Sales fell nearly 11 percent to $1.04 billion from $1.16 billion a year ago, missing the analysts’ average forecast of $1.14 billion. The company said news of the adidas deal created some short-term uncertainty among retailers, which hurt sales and order intake in the quarter.

For the fourth quarter, Reebok forecast earnings per share of $0.55 to $0.65, excluding any one-time items. Analysts on average expect $0.60.

NRF gauges consumer purchase intentions for holiday season
The National Retail Federation “2005 Holiday Consumer Intentions and Actions Survey,” conducted by BIGresearch, found that the average consumer plans to spend $738.11 this holiday season, up 5.1 percent from the previous year. Furthermore, consumers will spend an additional $86.62 on themselves. The survey is in line with NRF’s holiday sales forecast, announced last month, which expects total holiday retail sales to increase 5.0 percent over last year to $435.3 billion.
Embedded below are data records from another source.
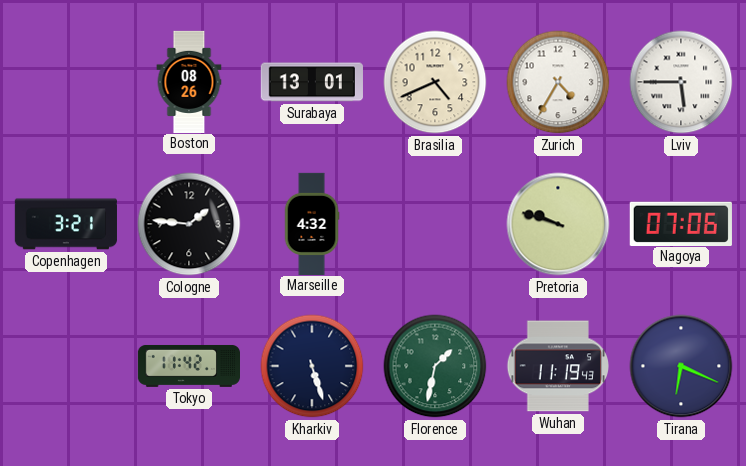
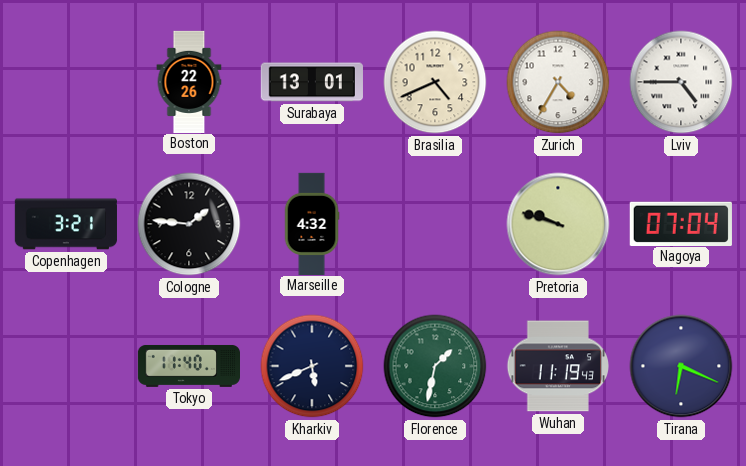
Boston: 08:26 -> 22:26
Lviv: 5:45 -> 4:45
Nagoya: 07:06 -> 07:04
Tokyo: 11:42 -> 11:40
Kharkiv: 5:27 -> 5:41
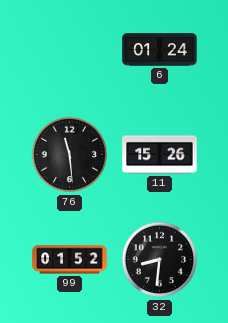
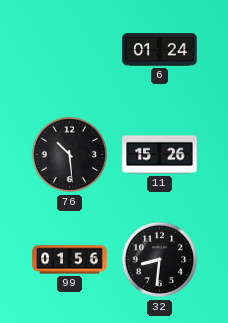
76: 11:29 -> 10:29
99: 01:52 -> 01:56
According to the survey, consumers will be dedicating the majority of their holiday spending to gifts for family ($421.30) and friends ($78.99). They’ll also spend $21.05 on co-workers and $44.16 on gifts for other people, including babysitters, teachers and clergy. Consumers will spend an additional $17.68 billion on non-gift purchases for themselves or their families this holiday season, the survey said. Men will be the most generous when it comes to treating themselves, with the average male spending $108.87.

More than a third of consumers (37.9 percent) said that sales or price discounts are the most important factor in their decision to purchase from a particular store. Selection is also important, with nearly a quarter (23.1 percent) of consumers polled ranking selection of merchandise as a top factor, while other consumers chose where to shop based on quality of merchandise (11.0 percent) or location (6.5 percent). Consumers also appreciate good, knowledgeable customer service, with 3.7 percent saying it was the most important factor when choosing where to shop.

The survey also found that consumers plan to shop at a variety of stores for their holiday shopping this year, with discounters (71.4 percent) and department stores (59.4 percent) once again remaining top shopping destinations. Other popular stores include specialty stores, such as clothing, toy or electronics (46.5 percent) and grocery stores (47.4 percent). The popularity of online shopping continues to grow, with almost half (42.6 percent) of consumers planning to purchase gifts online, up from 38.3 percent the previous year.

The NRF 2005 “Holiday Consumer Intentions and Actions Survey” was designed to gauge consumer behavior and shopping trends related to the winter holidays. The survey, which polled 7,726 consumers, was conducted for NRF by BIGresearch from Oct. 5-12, 2005. The consumer poll has a margin of error of plus or minus 1.0 percent.

Coverage initiated on Life Times Fitness
Banc of America initiated coverage on Life Time Fitness (NYSE: LTM) on Oct. 19. It gave the Eden Prairie, Minn.-based, health club operator a “buy” rating.

Finish Line declares dividend
The Finish Line’s (Nasdaq: FINL) board of directors has declared a quarterly cash dividend of $0.025 per share of Class A and Class B common stock. The quarterly cash dividend will be payable on Dec. 12, 2005, to stockholders of record on Nov. 25, 2005.

Wal-Mart sticks with October forecast
Wal-Mart Stores (NYSE:WMT) is maintaining its October sales forecast and said demand was strongest in the U.S. Southeast, where Florida residents were bracing for Hurricane Wilma. The retailer said it still expects a 2 percent to 4 percent increase in October sales at its U.S. stores open at least a year.